Parts B and D - Medical Insurance

Parts B and D - Medical and Drug coverages are optional or voluntary coverage that can be obtained during an "Initial Enrollment Period," during a "Special Enrollment Period" or during a ""General Enrollment Period." The rules differ with respect to each enrollment period. See Medicare -- Schedule of Benefits for a description of what Parts B and D cover. See Medicare Premiums for a discussion of the cost of Parts B and D, and help in paying that cost.

Initial Enrollment Period is the four months before and three months after the month that you turn 65.

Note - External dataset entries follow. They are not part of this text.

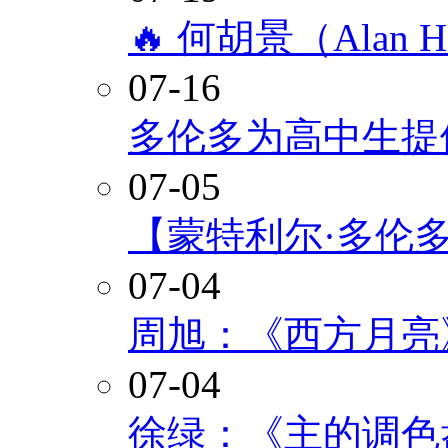
🔥 何胡景（Alan
07-16
多伦多为高中生提
07-05
【蒙特利尔·多伦
07-04
周旭：《西方月亮
07-04
徐绿：《主的调色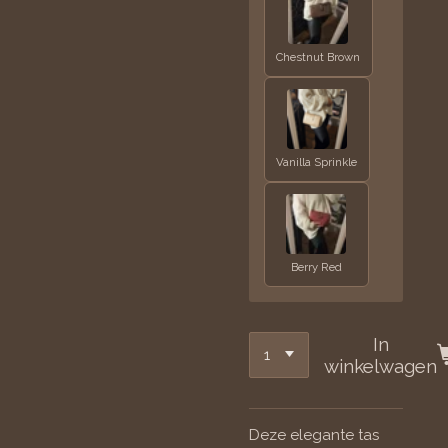
Chestnut Brown
Vanilla Sprinkle
Berry Red
In
winkelwagen
Deze elegante tas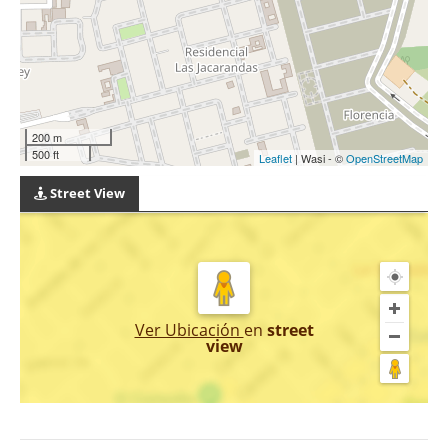
200 m
500 ft
Leaflet
| Wasi - ©
OpenStreetMap
Street View
Ver Ubicación
en
street
view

General Enrollment Period is available January 1 through March 31 each year if you did not enroll during the Initial Enrollment Period or declined it when you were automatically enrolled. People who enroll during this period generally must pay a penalty. To learn more, see: Medicare Premiums.

Special Enrollment Period is available when you did not enroll in Part B Medical Insurance because you were covered by an employer or union group health plan when you declined Part B coverage.

There is generally no penalty added to the premiums for enrolling in Part B during the Special Enrollment Period.

If you weren't a member of an employer or union group health plan, and decided not to take Part B or dropped it, you can only get Part B during a General Enrollment period, and will probably have to pay a penalty.

Under the Special Enrollment Period, you may enroll:

  • Anytime you are still covered by the employer or union group health plan through you or your spouse's current or active employment, or
  • Within 8 months of the date when the employer or union group health plan coverage ends, or the employment ends, whichever is first. The 8 month period is counted starting the month after coverage or employment ends, whichever ends first. For example, if your group coverage stops on June 10, 2010 the 8 month enrollment period will end the end of February 2011, which is 8 months from July 1, 2010. (To avoid a gap in coverage, you can apply for Medicare up to 3 months before you become eligible.)

Your right to a Special Enrollment Period lasts as long as you are covered under an employer group health plan. For example, if you originally enrolled in Part B and later realized you didn't need it because of your employer group coverage, you can drop Part B and still have a guaranteed right to add it back without penalty just before the employer group coverage ends.